▶ **Brief**:
The number of lines holding "area" is all you should give; count them in the records below.

*** Block opens ***

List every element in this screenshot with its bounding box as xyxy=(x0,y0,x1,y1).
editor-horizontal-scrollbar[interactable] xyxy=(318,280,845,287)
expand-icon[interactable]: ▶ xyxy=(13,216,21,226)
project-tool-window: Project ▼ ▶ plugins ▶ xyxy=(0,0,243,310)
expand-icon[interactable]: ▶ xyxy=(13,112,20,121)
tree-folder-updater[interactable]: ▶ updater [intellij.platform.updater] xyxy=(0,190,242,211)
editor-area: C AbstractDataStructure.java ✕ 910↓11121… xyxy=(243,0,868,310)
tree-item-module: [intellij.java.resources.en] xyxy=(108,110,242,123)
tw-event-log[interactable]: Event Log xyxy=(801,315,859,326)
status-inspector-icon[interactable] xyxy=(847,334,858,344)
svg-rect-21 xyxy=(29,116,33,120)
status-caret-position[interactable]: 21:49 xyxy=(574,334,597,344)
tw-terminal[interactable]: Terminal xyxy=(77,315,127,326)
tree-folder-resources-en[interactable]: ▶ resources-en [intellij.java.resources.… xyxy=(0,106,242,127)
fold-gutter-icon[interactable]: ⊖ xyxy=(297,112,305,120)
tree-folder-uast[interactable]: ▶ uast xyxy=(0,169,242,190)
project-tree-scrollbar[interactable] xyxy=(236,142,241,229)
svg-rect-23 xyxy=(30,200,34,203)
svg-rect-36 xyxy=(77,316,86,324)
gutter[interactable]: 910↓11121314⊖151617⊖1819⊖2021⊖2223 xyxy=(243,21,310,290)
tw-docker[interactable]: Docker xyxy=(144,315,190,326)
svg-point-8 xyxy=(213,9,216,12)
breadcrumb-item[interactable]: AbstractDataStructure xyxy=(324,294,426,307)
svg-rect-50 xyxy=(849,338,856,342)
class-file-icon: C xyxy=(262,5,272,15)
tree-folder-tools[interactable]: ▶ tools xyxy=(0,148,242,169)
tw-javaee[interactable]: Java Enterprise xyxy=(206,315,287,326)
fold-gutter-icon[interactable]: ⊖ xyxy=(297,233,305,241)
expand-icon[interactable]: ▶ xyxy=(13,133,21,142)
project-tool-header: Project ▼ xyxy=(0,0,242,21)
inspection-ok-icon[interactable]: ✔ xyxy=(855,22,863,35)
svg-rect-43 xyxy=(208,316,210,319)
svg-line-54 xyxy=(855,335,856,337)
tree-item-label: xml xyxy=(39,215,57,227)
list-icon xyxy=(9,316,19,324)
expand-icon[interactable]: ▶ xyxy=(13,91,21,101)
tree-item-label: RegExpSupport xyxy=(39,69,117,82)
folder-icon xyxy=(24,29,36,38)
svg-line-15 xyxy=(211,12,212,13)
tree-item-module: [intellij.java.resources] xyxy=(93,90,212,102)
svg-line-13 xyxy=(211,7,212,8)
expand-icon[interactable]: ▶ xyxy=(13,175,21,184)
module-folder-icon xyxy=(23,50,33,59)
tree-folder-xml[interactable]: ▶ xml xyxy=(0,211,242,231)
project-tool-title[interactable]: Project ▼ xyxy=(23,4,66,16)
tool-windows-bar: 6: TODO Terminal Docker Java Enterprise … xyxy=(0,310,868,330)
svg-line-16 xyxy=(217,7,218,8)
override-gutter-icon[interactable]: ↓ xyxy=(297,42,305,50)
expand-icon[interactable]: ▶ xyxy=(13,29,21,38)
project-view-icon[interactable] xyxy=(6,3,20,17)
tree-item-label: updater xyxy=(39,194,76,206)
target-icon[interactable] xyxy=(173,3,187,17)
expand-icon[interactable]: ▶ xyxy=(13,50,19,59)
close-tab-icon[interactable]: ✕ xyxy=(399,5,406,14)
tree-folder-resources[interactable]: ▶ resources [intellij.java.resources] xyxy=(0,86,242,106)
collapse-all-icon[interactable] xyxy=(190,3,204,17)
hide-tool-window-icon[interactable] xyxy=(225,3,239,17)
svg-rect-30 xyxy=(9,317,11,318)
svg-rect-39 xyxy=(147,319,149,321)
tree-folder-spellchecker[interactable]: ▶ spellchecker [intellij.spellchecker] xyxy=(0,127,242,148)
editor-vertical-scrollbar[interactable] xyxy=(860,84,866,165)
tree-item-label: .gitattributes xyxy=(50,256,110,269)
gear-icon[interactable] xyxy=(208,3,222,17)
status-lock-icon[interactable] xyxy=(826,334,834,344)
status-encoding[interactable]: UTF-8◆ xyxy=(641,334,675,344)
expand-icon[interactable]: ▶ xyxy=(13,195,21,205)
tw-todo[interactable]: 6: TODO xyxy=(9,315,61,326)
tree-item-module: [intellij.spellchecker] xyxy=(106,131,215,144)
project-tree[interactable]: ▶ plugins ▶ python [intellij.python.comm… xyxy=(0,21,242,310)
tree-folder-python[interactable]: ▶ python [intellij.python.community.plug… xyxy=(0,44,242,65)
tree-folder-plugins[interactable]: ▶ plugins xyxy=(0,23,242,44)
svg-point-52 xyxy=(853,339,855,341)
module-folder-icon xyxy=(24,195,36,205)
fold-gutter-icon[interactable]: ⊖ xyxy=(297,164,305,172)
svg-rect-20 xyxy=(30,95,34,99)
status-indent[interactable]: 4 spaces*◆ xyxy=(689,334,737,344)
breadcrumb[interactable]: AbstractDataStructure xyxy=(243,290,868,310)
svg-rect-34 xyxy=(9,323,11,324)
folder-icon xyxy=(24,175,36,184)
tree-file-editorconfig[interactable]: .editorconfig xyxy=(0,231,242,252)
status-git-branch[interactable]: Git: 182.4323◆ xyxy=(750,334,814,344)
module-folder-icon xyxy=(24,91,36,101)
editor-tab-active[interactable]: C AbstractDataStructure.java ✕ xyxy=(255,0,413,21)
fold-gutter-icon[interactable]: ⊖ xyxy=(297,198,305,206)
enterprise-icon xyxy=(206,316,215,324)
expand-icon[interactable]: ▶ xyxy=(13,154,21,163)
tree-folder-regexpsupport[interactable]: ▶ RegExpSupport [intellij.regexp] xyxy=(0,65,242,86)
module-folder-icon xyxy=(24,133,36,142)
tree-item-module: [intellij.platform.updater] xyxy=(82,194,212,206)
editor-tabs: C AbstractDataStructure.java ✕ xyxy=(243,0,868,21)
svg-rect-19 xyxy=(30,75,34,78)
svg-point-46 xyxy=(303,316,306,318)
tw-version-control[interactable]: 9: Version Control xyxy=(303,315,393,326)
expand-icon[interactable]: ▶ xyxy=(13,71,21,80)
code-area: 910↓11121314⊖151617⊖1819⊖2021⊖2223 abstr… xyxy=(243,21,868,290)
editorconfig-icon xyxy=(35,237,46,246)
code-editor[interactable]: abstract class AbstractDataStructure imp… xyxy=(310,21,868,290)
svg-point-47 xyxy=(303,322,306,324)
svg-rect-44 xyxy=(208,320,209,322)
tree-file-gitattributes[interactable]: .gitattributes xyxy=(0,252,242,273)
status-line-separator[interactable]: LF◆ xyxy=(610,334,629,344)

*** Block closes ***

▶ **Answer space**:
2